McGrail joins program director Karen Morris and math and English colleagues in a mission to improve Indiana’s outlook for good jobs and a successful workforce. The AP-TIP IN program leadership, part of Notre Dame’s Institute for Educational Initiatives, aims to spread college-level preparedness in STEM (science, technology, engineering, and math) subjects in a growing number of public high schools across the state.
“I hope to be a role model for students, especially females, seeking careers in science or engineering,” says McGrail, whose career has included high school science teaching, university lecturing, and corporate management duties as a mechanical engineer.
She says she will “speak passionately” to students about the relevance of College Board Advanced Placement ® tests and courses to their “end goal” of meaningful employment in exciting STEM fields. McGrail’s work as science content director equally embraces working with teachers in the participating high schools, enhancing and rewarding their own engagement in AP ® courses.

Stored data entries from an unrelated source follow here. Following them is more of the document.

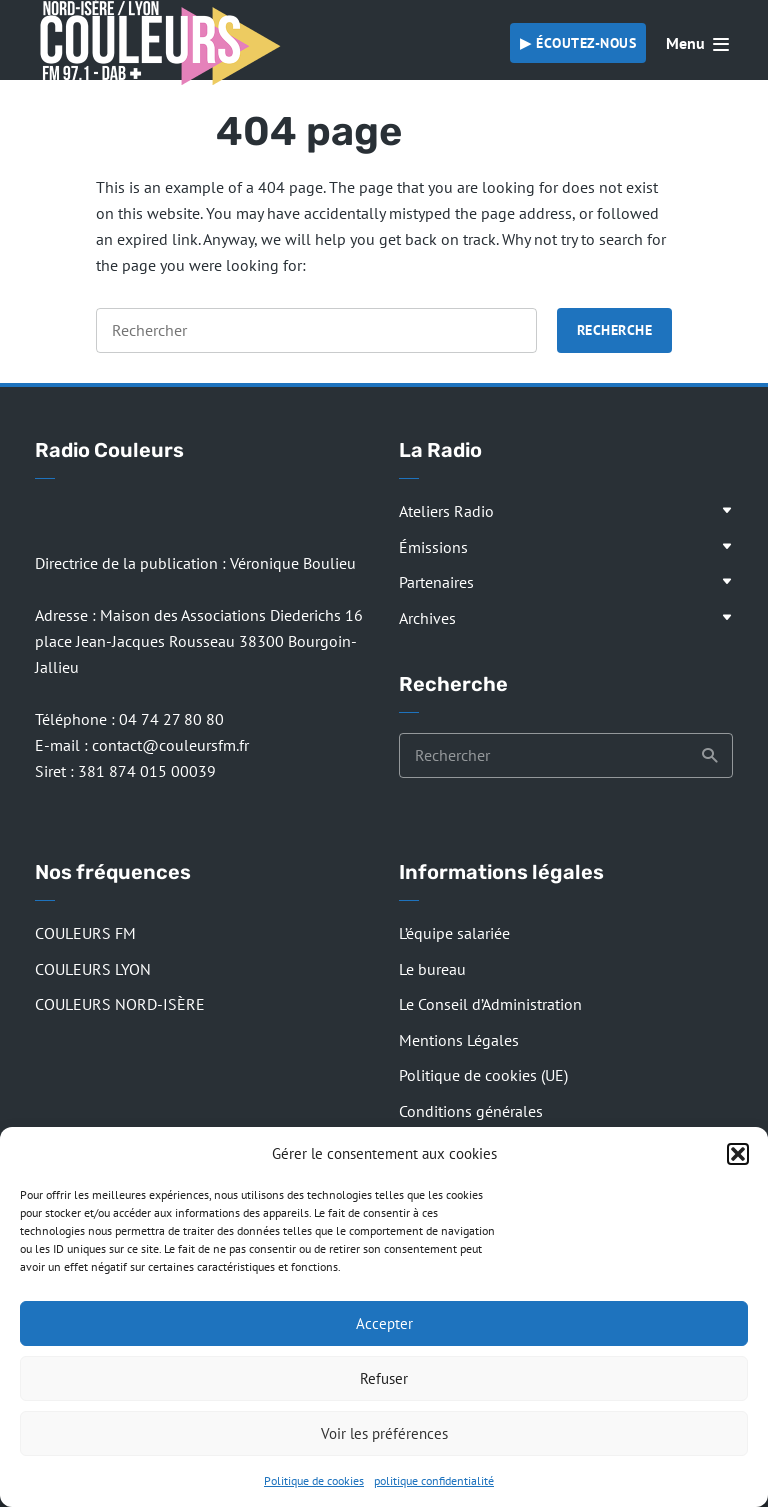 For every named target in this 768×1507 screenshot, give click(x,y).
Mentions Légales (459, 1040)
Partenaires (436, 582)
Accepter (384, 1323)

Through the AP-TIP IN program, which is based on a model from the non-profit National Math and Science Initiative adopted in several states with support from private and federal sources, students and teachers share in training and incentives during the school year. AP-TIP IN directors this year will collaborate with educators in 30 high schools so that a larger and more diverse group of students will pursue particular AP courses and earn AP test scores that qualify them for college credits.
“Corporations need problem solvers, innovative thinkers, communicators, and team players,” says McGrail. “Science and STEM education are vitally important because they develop young people to successfully meet these needs.” AP-TIP IN is inviting corporate support to help raise the number of participants and to sustain the initiative beyond its five-year pilot stage.
McGrail was a mechanical engineer at the BP refinery in Whiting, IN, for more than a decade before becoming a teacher. She is familiar with the AP-TIP IN model because Gavit High School in Hammond, where she began teaching physics in 2005, joined the growing number of public school participants in 2013-2014.